Task statement: Your task is to restate word for word the lines of the listing below that start at the one containing "Dance, eating, shopping, second hands, modern" and run to the end; please add nothing.
====== Entries provided ======
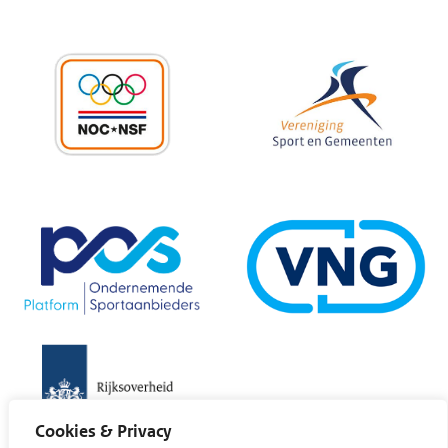
Cookies & Privacy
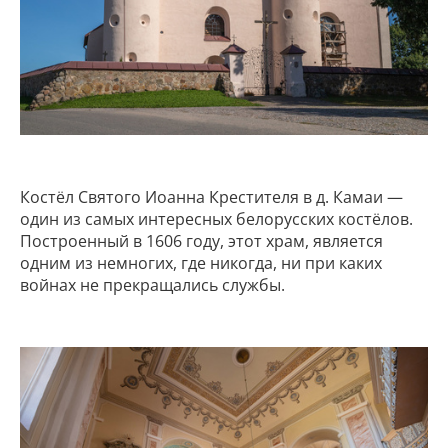
Костёл Святого Иоанна Крестителя в д. Камаи —
один из самых интересных белорусских костёлов.
Построенный в 1606 году, этот храм, является
одним из немногих, где никогда, ни при каких
войнах не прекращались службы.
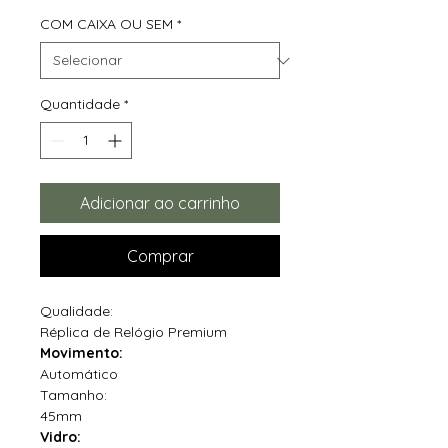
COM CAIXA OU SEM
*
Quantidade
*
Adicionar ao carrinho
Comprar
Qualidade:
Réplica de Relógio Premium
Movimento:
Automático
Tamanho:
45mm
Vidro:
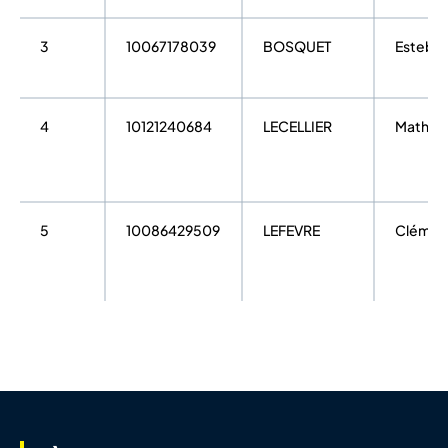
3
10067178039
BOSQUET
Esteba
4
10121240684
LECELLIER
Mathis
5
10086429509
LEFEVRE
Clémen
6
10127558216
VINCENT
Elouan
7
10091215245
MARTIN
Lucas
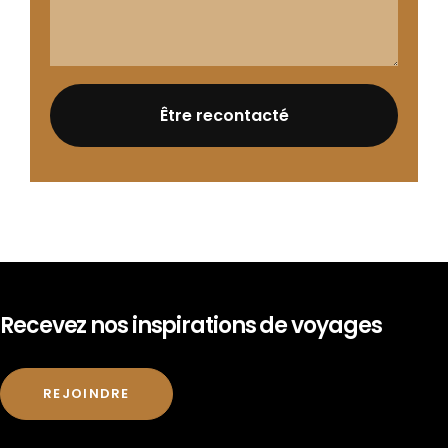
Recevez nos inspirations de voyages
REJOINDRE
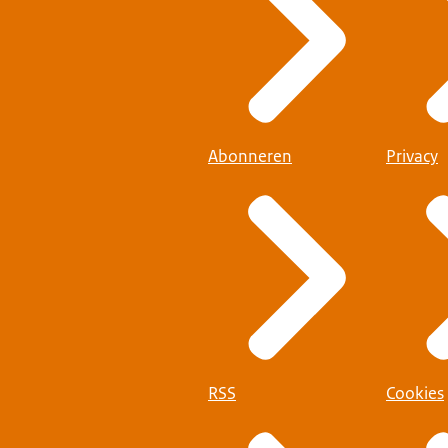
Abonneren
Privacy
RSS
Cookies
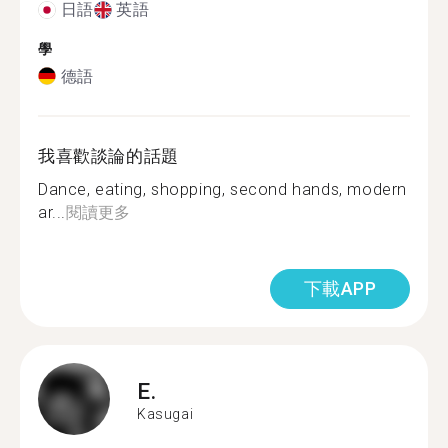
日語
英語
學
德語
我喜歡談論的話題
Dance, eating, shopping, second hands, modern
ar...
閱讀更多
下載APP
E.
Kasugai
======
Answer section:
Dance, eating, shopping, second hands, modern
ar...
閱讀更多
下載APP
E.
Kasugai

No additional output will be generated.